By 2007 we were very active in the lifestyle and had made quite a few swinger friends. We were attending 1-2 regular events a month and spending time with lifestyle friends whenever we had the opportunity. One night we were invited out by a couple we had known for awhile, to go to a strip club along with another couple we didn’t know. We are always game to go to the strip club and to meet new people, so we got ready and headed to their place.

We met at their house, had a few drinks, met the other couple and left for the club. This new couple, John and Christy, was great. They were attractive, laid back and fun. The six of us had a great time at the strip club and then decided to go back to the house for some fun. Once we were back at the house, everyone broke off into couples. I went with the male half of the hosting couple, who I had been with several times before and S went with Christy. At the end of the night, we said our goodbyes and headed home.

Then next day, we received a message from John and Christy saying how great it was to meet us and how they would like to hang out again. The only problem was, they lived almost two and a half hours away from us. We messaged back and forth a little and they invited us to come up and stay with them for a weekend. What did we have to lose? At the very least, we would have a fun weekend Up North. So we picked a weekend and started making plans.

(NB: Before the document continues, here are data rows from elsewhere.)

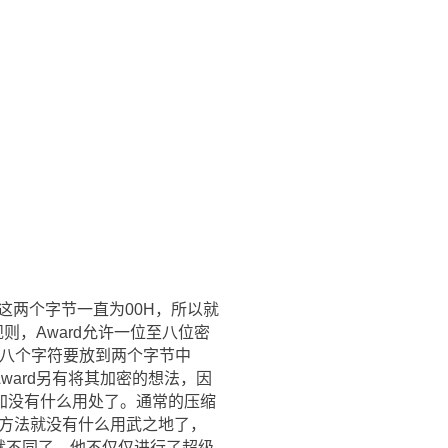
H这两个字节一直为00H，所以就
则，Award允许一位至八位密
了，八个字符要放到两个字节中
ward另有将其加密的想法，因
加没有什么用处了。通常的压缩
这些方法就没有什么用武之地了，
就不同了，他不仅仅进行了超级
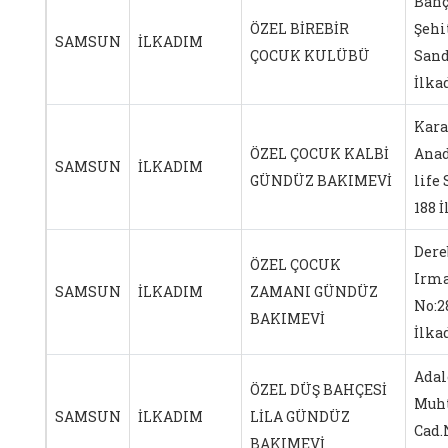
Bahç
ÖZEL BİREBİR
Şeh
SAMSUN
İLKADIM
ÇOCUK KULÜBÜ
Sand
İlk
Kar
ÖZEL ÇOCUK KALBİ
Anad
SAMSUN
İLKADIM
GÜNDÜZ BAKIMEVİ
life 
188 
Dere
ÖZEL ÇOCUK
Irma
SAMSUN
İLKADIM
ZAMANI GÜNDÜZ
No:
BAKIMEVİ
İlk
Adal
ÖZEL DÜŞ BAHÇESİ
Muh
SAMSUN
İLKADIM
LİLA GÜNDÜZ
Cad.
BAKIMEVİ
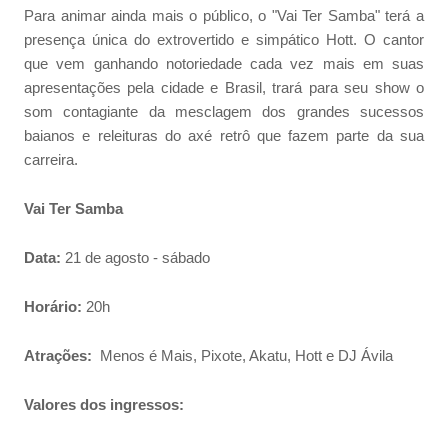
Para animar ainda mais o público, o "Vai Ter Samba" terá a
presença única do extrovertido e simpático Hott. O cantor
que vem ganhando notoriedade cada vez mais em suas
apresentações pela cidade e Brasil, trará para seu show o
som contagiante da mesclagem dos grandes sucessos
baianos e releituras do axé retrô que fazem parte da sua
carreira.
Vai Ter Samba
Data:
21 de agosto - sábado
Horário:
20h
Atrações:
Menos é Mais, Pixote, Akatu, Hott e DJ Ávila
Valores dos ingressos:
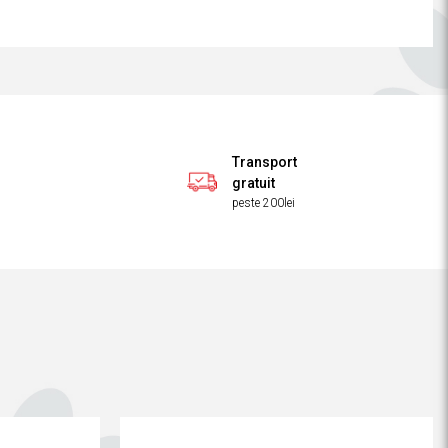
Transport
gratuit
peste 200lei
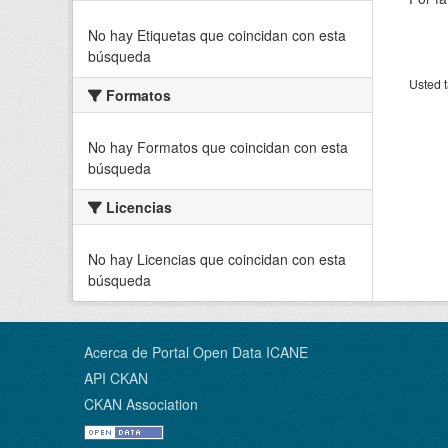
No hay Etiquetas que coincidan con esta
búsqueda
Usted t
Formatos
No hay Formatos que coincidan con esta
búsqueda
Licencias
No hay Licencias que coincidan con esta
búsqueda
Acerca de Portal Open Data ICANE
API CKAN
CKAN Association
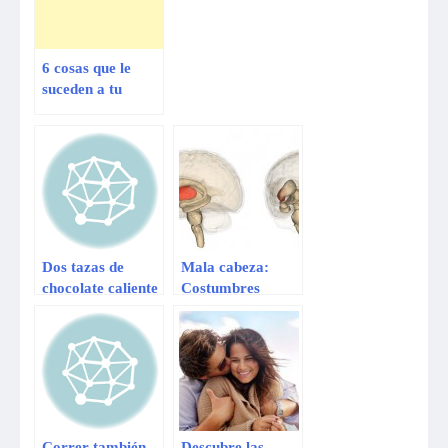
6 cosas que le
suceden a tu
cerebro cuando
haces ejercicio
Dos tazas de
Mala cabeza:
chocolate caliente
Costumbres
por día mantienen
peligrosas que
el cerebro sano
perjudican al
cerebro
Correr también
Descubre las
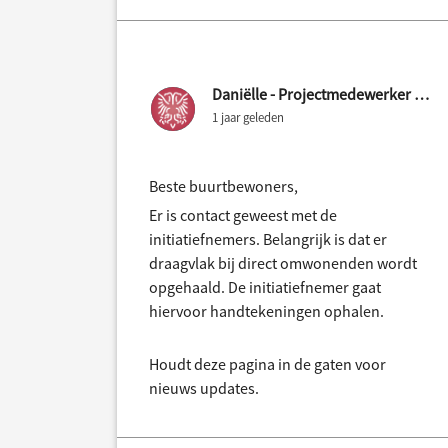
Daniëlle - Projectmedewerker Gemeente Nijmegen
1 jaar geleden
Beste buurtbewoners,
Er is contact geweest met de
initiatiefnemers. Belangrijk is dat er
draagvlak bij direct omwonenden wordt
opgehaald. De initiatiefnemer gaat
hiervoor handtekeningen ophalen.
Houdt deze pagina in de gaten voor
nieuws updates.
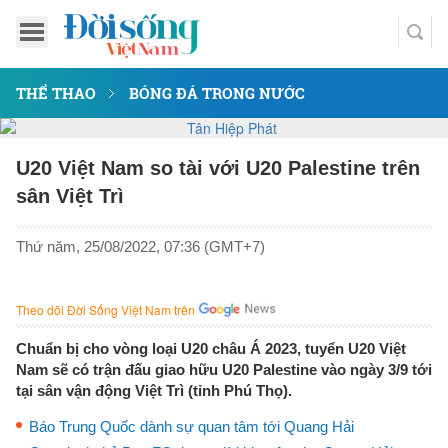
THỂ THAO
BÓNG ĐÁ TRONG NƯỚC
U20 Việt Nam so tài với U20 Palestine trên
sân Việt Trì
Thứ năm, 25/08/2022, 07:36 (GMT+7)
Theo dõi Đời Sống Việt Nam trên
Chuẩn bị cho vòng loại U20 châu Á 2023, tuyển U20 Việt
Nam sẽ có trận đấu giao hữu U20 Palestine vào ngày 3/9 tới
tại sân vận động Việt Trì (tỉnh Phú Thọ).
Báo Trung Quốc dành sự quan tâm tới Quang Hải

When the weekend came, I was nervous and excited. We left immediately after work on Friday. When we arrived we got settled in their guest room and went out to dinner. We got along even better this time. We laughed and joked and flirted like we had known each other forever. We returned to their house and decided to get in the hot tub. After some naked hot tub fun, we went inside. They preferred playing in separate rooms, which was something we liked as well, so we headed off with the opposite spouse.

S had been with Christy the night we met, but this was my first time being with John. I just hoped we would be as compatible in bed as were out of it. I was not disappointed. We had amazing chemistry and there was no awkwardness at all. I knew S was in the other room having a great time so I was able to focus on my enjoyment and having fun with John. I’m not sure who was done first, but we eventually all ended up back in the living room just hanging out.

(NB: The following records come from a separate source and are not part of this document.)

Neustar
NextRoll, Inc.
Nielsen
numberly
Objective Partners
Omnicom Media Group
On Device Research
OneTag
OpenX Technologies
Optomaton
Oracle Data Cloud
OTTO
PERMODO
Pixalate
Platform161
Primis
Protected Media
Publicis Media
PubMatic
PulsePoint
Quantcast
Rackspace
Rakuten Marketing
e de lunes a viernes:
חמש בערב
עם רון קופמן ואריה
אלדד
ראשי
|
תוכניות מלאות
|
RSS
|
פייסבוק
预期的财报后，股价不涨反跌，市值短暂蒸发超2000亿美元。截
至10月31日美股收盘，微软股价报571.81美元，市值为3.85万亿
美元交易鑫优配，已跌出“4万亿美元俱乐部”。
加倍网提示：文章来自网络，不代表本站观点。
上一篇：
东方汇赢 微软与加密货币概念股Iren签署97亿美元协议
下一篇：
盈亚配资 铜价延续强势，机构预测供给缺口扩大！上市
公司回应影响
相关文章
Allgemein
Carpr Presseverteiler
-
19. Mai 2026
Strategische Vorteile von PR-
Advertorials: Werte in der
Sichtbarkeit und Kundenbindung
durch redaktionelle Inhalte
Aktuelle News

The next day they took us sightseeing around their town, which is a touristy area, so there was lots to do. We hung out like friends, talked about our regular lives and got to know each other. The best part was knowing later on that night we would be fucking again (and again). Sunday morning they made us breakfast and we hung out for a few hours before leaving for home. On the way home we couldn’t stop talking about how much we liked them. We actually had to pull off the highway and have sex about half way home.

We made plans for them to come stay with us for a weekend a few weeks later. We even finished our guest room just for them. We continued to take turns staying weekends with each other at least once a month. We took vacations together. We spent the 4th of July together. We went to Sleeping Bear Sand Dunes, Pictured Rocks and the Detroit Zoo together. We went rafting, hiking, bowling and to dinners and movies together. We would have sex and then watch TV on the couch together, where we would eventually start making out and end up back having sex. It quickly became clear - we were dating this couple.

We all still had every right to meet other people and occasionally did, but honestly we didn’t really have anyone we enjoyed being with as much as John and Christy. This continued for over a year. We eventually even had to come up with cover stories as to why we were spending so much time up there and them down here.

The sex was amazing. We had a comfort level that made everything so much better. We would often be out and about and pair up with the opposite spouse, kissing and holding hands. It wasn’t abnormal for us to be riding in the car and Christy would be in the front giving S a hand job while John and I were going at it in the back seat. There was no jealousy or insecurity - just friendship, fun and hot, steamy sex.

The most common question we would get (and still do when we talk about them) was “do/did you have feeling for each other?” The simple answer is no. Not if you consider “feelings” to be falling in love. We were not in love with them. But if you mean feelings of respect, friendship, caring about them and sexual attraction? Then, yes, those are the feelings we had for each other. One of the most common things we see in profiles is “looking for friends inside the bedroom and out”. Our relationship with John and Christy was the very definition of this.

In late 2008, we decided to leave the lifestyle completely to start a family. This meant ending our relationship with John and Christy, but not our friendship. They were happy for us and understood why we were stepping away. They were actually the very first people to find out I was pregnant. I found out on New Years Eve and we spent that weekend with them at their house (in a strictly vanilla manner). A few weeks later, they stopped by and had dinner with us on their way home from the airport after a trip to Hawaii.

In 2009, Christy called me to tell me they were getting a divorce. This was devastating to us. Not only because of our swinger relationship, but because they were our friends and we cared about them. Sadly, John chose not to continue our friendship. Christy came to my baby shower and came to visit our new baby. We had lunch with her and her new boyfriend (who is very vanilla, but knows how we met) and went to their housewarming when they moved in together. When she got re-married to him this summer, we were invited to the wedding.

If anyone had asked us, we never would have planned on dating another couple. It was just one of those times where the stars aligned and we met people who we enjoyed spending time with as much as we liked having sex with. We loved the time we spent with them. It is a friendship and relationship we will always treasure. We know we may never find another couple like John and Christy. But then again, who knows? We just might.